(TASK MATERIAL)

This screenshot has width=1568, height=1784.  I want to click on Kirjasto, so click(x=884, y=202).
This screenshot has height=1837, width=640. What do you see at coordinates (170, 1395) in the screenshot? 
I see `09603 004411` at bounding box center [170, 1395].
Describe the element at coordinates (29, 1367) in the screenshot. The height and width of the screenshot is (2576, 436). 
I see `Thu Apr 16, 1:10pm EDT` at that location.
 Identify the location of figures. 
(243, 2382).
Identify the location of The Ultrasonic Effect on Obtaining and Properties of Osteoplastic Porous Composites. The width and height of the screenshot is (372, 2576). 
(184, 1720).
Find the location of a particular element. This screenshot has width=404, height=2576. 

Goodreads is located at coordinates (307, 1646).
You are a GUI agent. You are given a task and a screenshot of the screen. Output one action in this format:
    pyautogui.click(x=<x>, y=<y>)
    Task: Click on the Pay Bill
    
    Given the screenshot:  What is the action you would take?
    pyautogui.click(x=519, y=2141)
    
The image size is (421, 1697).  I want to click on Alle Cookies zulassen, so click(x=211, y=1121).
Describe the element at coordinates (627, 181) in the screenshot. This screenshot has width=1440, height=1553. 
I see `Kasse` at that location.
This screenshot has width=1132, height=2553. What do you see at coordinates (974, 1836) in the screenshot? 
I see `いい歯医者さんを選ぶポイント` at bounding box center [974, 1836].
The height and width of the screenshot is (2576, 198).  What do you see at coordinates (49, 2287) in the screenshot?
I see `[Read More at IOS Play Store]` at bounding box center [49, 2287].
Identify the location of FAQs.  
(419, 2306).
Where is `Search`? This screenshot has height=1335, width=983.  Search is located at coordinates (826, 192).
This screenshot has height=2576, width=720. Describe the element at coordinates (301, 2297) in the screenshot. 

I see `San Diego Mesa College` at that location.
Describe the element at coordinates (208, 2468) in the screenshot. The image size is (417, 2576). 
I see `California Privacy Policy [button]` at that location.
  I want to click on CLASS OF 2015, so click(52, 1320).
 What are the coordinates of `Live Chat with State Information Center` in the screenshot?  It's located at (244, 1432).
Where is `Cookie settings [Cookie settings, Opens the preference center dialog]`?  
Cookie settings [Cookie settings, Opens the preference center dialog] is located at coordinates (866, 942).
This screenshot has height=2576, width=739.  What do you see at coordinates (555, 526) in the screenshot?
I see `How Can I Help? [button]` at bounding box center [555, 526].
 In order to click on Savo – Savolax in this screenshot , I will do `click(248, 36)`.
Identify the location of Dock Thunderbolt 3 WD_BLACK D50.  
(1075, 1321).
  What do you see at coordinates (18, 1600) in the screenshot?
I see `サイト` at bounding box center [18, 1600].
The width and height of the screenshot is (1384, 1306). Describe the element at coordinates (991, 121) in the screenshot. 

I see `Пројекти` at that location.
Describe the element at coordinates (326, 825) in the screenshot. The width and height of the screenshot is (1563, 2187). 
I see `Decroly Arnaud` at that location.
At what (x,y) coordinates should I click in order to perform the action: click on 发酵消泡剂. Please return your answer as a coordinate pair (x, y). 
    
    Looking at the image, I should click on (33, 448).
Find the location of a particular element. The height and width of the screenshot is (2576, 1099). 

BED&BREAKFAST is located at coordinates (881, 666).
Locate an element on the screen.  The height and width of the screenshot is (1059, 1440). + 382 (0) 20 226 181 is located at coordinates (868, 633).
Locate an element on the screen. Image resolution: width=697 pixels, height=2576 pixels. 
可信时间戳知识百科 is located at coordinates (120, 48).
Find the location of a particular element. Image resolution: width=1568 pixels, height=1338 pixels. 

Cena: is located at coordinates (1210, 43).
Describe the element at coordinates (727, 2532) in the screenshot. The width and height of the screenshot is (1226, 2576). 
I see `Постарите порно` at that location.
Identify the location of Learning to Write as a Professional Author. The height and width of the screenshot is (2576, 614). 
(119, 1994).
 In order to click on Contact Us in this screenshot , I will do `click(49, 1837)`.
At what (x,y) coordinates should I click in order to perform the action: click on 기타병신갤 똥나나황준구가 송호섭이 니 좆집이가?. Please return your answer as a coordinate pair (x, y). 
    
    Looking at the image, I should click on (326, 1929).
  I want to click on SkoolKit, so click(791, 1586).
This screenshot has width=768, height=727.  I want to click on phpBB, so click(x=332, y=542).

(End TASK MATERIAL)

AIM OF THE TASK: Begin at the top of the records above and quote each line exactly, ending with the line that contains "The image size is (421, 1697).".

RESULT OF THE TASK:
This screenshot has width=1568, height=1784.  I want to click on Kirjasto, so click(x=884, y=202).
This screenshot has height=1837, width=640. What do you see at coordinates (170, 1395) in the screenshot? 
I see `09603 004411` at bounding box center [170, 1395].
Describe the element at coordinates (29, 1367) in the screenshot. The height and width of the screenshot is (2576, 436). 
I see `Thu Apr 16, 1:10pm EDT` at that location.
 Identify the location of figures. 
(243, 2382).
Identify the location of The Ultrasonic Effect on Obtaining and Properties of Osteoplastic Porous Composites. The width and height of the screenshot is (372, 2576). 
(184, 1720).
Find the location of a particular element. This screenshot has width=404, height=2576. 

Goodreads is located at coordinates (307, 1646).
You are a GUI agent. You are given a task and a screenshot of the screen. Output one action in this format:
    pyautogui.click(x=<x>, y=<y>)
    Task: Click on the Pay Bill
    
    Given the screenshot:  What is the action you would take?
    pyautogui.click(x=519, y=2141)
    
The image size is (421, 1697).  I want to click on Alle Cookies zulassen, so click(x=211, y=1121).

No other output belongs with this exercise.